3. Choose your battles. With lengths of stay shorter than ever, there isn’t enough time to teach a patient everything you know. It helps to let the patient select a couple of risk factors, like smoking and hypertension, to focus on while in the hospital. "We try to put the decision making in the patient’s hands," Welch says. "The patient traditionally is out of the decision-making process from the moment he or she walks in the door and has to give up his or her clothes for a hospital gown. It’s a waste of time if the patient is not interested in learning."
Moses Cone provides patient care guides that explain everything from pre-procedure to home care. Patients also are informed about follow-up classes, home health, and community resources that can help them with anything that post- procedure fatigue, stress, or simple lack of time made it hard to learn during their stay.
4. Document your work. The cardiovascular patient education form developed at North Carolina Baptist Hospitals (NCBH) in Winston-Salem lists desired learning outcomes such as:
• safe and effective use of medication;
• potential drug/food interactions;
• nutrition intervention/modified diets;
• cardiac rehabilitation;
• information about tests and procedures;
• cardiac risk factor modification;
• community resources;
• exercise/activity instruction;
• disease management of MI/Angina/CHF;
• discharge instructions.
Staff use codes to document the action they have taken under each outcome: L for litera- ture given, ID for information discussed, IR for information reviewed, or OM for outcomes met, says Lisa Kiger, RN, MSN, CCRN, clinical nurse specialist, cardiology at NCBH. The form, inserted in the patient’s clinical pathway, moves with the patient throughout the hospital and is proving helpful in rounding with physicians. "It helps, not only among nurses, but with our physicians," Kiger says. "Someone will say, This patient’s lipids show this, shouldn’t he be on lipid-lowering agents?’"
5. Evaluate your efforts. NCBH uses multidisciplinary management teams to collect and analyze data relating to specific diagnoses. Currently, data are being collected on what percentage of MI patients receive counseling on nutrition, exercise, home activity, cardiac rehab, and smoking. The MI management team will assess whether patient education goals are being met and if not, why and compare the results to length of stay, readmission rates, vascular complications, and internal and external benchmarks.
At Emory, the school of nursing has applied for a National Institutes of Health grant to further study outcomes of internal cardioverter defibrillator (ICD) patients. A 1995 study by Sandra Dunbar, RN, DSN, SAAN, associate professor, of symptoms ICD patients had after discharge led to changes in the patient education tool. Information was added on sleep, pain control, and mobility. The proposed study would look at what kinds of interventions are needed to reduce ICD symptoms.
The hospital also is beginning to track readmission rates and planning to start a return phone call program that would ask patients specific questions such as, "Did you get enough information to understand your disease process?"

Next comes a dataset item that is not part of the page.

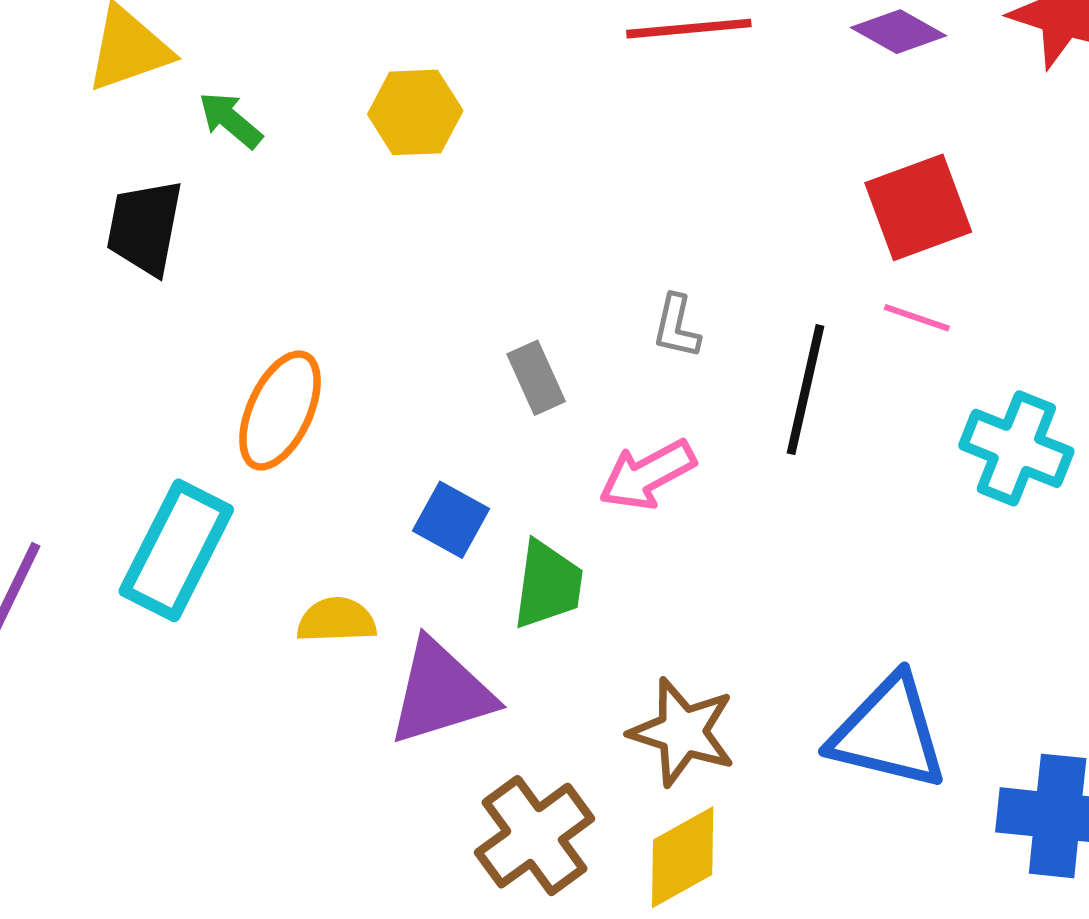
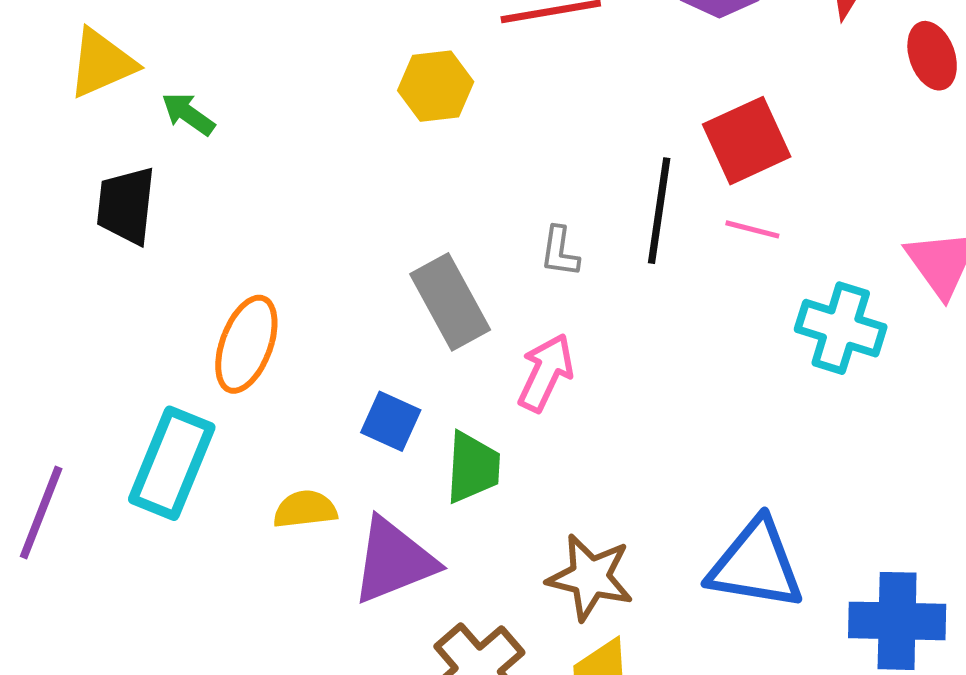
yellow hexagon: (415, 112) -> (436, 86), moved
gray rectangle: (536, 378) -> (450, 302), size x1.6
black line: (805, 390) -> (659, 211), moved
pink arrow: (647, 475) -> (546, 373), turned 148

Patient surveys are used at the VA Medical Center in Albuquerque, NM, says Carol Maller, MS, RN, CHES, patient education coordinator. Patients in the medical center’s group program complete a satisfaction form and a knowledge-based form. A third form asks specific questions tied to Joint Commission on Accreditation of Healthcare Organizations standards, such as providing understandable information and teaching about medications.
"Just because you document that you’ve given patients certain information, it doesn’t mean they are going to change their behavior," Maller says. "That’s why we stress repetition and why we follow up in a group setting when they’re more ready for learning and can bring family members to help."